The decision to create a house from scratch may have befallen Geoff and Heather with unusual swiftness, but it didn’t catch them off guard. Indeed, for the year leading up to their real-estate coin flip, the husband and wife had been amassing a Pinterest board of model projects. “Whether the architectural style was modern or traditional, we wanted it to look like it was growing out of the land,” Heather says.
Geoff admired the strikingly modernist portfolio of Bates Masi Architects, and then learned about Adam Jordan, a young architect from the firm who had recently gone out on his own. Geoff reached out to Jordan, whose eponymous studio is located in Water Mill, New York, and invited him to Michigan to consider a commission.
When Jordan arrived in Bloomfield Hills, he got a literal lay of the land—“there’s a surprising amount of topography,” he says of the acreage—as well as a walkthrough of Cranbrook Schools to set a design direction for the residence. The client’s children had attended the famed institution’s lower schools and, Heather explains, “While we have many favorite spots, we’re almost desensitized to it. We wanted to see what popped out to Adam.”
During the tour, Jordan says he reveled in the intricate brickwork of buildings designed by Eliel Saarinen and how, more generally, Cranbrook’s original chief architect and first president had embedded those facilities within a mosaic of courtyards. For his new design in turn, Jordan conceived the three-bedroom residence as a series of linked pavilions. He says that by designing separate enclosures for each of the house’s various uses, the volumes could “follow the grade on the property.” Jordan nested volumes into one another or connected them via passageway, as well, to yield protected outdoor spaces.
Whereas Saarinen looked to the Arts and Crafts movement for inspiration, Jordan and the homeowners decided that the composition should seem like primal outcroppings that escape golfers’ view. Success hinged on finishing the exterior solely in brick and glass, without any accent materials to draw attention to the house. Perhaps more important was finding a brick that blends perfectly with the mature red oaks on site.
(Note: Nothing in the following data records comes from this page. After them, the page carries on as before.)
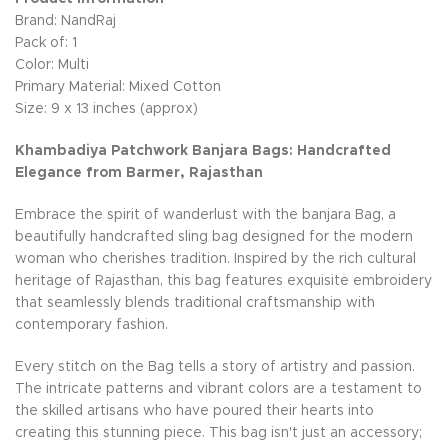
Brand: NandRaj
Pack of: 1
Color: Multi
Primary Material: Mixed Cotton
Size: 9 x 13 inches (approx)
Khambadiya Patchwork Banjara Bags: Handcrafted
Elegance from Barmer, Rajasthan
Embrace the spirit of wanderlust with the banjara Bag, a
beautifully handcrafted sling bag designed for the modern
woman who cherishes tradition. Inspired by the rich cultural
heritage of Rajasthan, this bag features exquisite embroidery
that seamlessly blends traditional craftsmanship with
contemporary fashion.
Every stitch on the Bag tells a story of artistry and passion.
The intricate patterns and vibrant colors are a testament to
the skilled artisans who have poured their hearts into
creating this stunning piece. This bag isn't just an accessory;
The exhaustive search for this camouflage turned up sand-textured bricks by Glen-Gery, which a local artisan singlehandedly installed over two and a half years.
Geoff confirms that the house occasionally disappears from the links. “If some people perceive the house as rigid by virtue of its form,” he adds, “everybody is surprised to find the interior to be as inviting as it is.” He and Heather attribute that warmth to Jordan’s handling of daylight and his expansive use of white oak and the same Glen-Gery bricks for surfaces. The architect points out that scribing of wood and stone interior surfaces further unifies it to the exterior’s brick courses, so that architecture and nature feel inextricable.
Jordan also makes sure that his wife and interior-design collaborator, Jordan Jordan, enjoys equal credit for the welcoming rooms. “Adam had a very minimalist upbringing, whereas I have a lot of appreciation for layers, and I think we’ve really influenced one another,” she says. For this project, she also notes, “We were all on the same page that there should be a lot of cozy natural textures, and that green should be the one color in the house.” Vintage pieces by Pierre Jeanneret, Isamu Noguchi, and Carlo Scarpa are combined with contemporary sources and custom designs in spare vignettes that keep Geoff and Heather focused on the landscape.
The homeowners are happy to substantiate the designers’ claim of an indoor-outdoor experience. “I feel like I’m at an Aman resort,” Heather says, noting how sunshine follows her daily journey through the house. Geoff meanwhile expresses gratitude to Jordan for advocating for a patio and terrace “that we didn’t understand we’d enjoy as much as we have” and notes, “When you find somebody even half as talented as Adam, you place a lot of trust in them.”